*TASK DESCRIPTION*: Return each entry below word for word, leaving out any image.

*SUPPLIED RECORDS*:
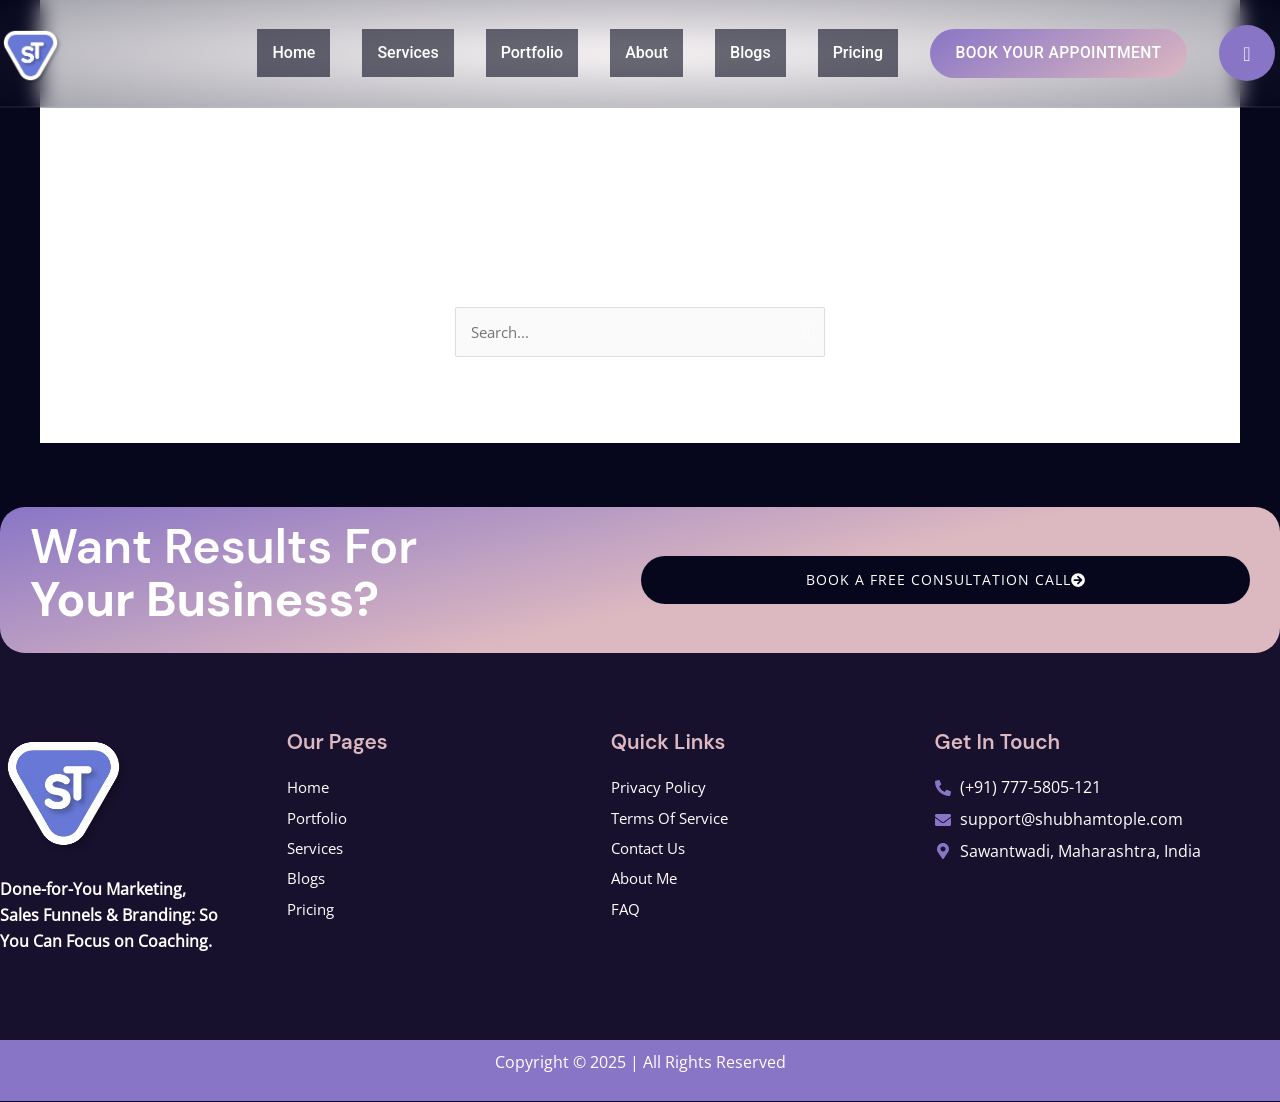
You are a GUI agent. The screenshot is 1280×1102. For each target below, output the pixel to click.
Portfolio (498, 51)
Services (373, 51)
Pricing (824, 51)
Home (259, 51)
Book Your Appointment (1041, 53)
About (612, 51)
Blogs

*YOUR RESPONSE*:
You are a GUI agent. The screenshot is 1280×1102. For each target below, output the pixel to click.
Portfolio (498, 51)
Services (373, 51)
Pricing (824, 51)
Home (259, 51)
Book Your Appointment (1041, 53)
About (612, 51)
Blogs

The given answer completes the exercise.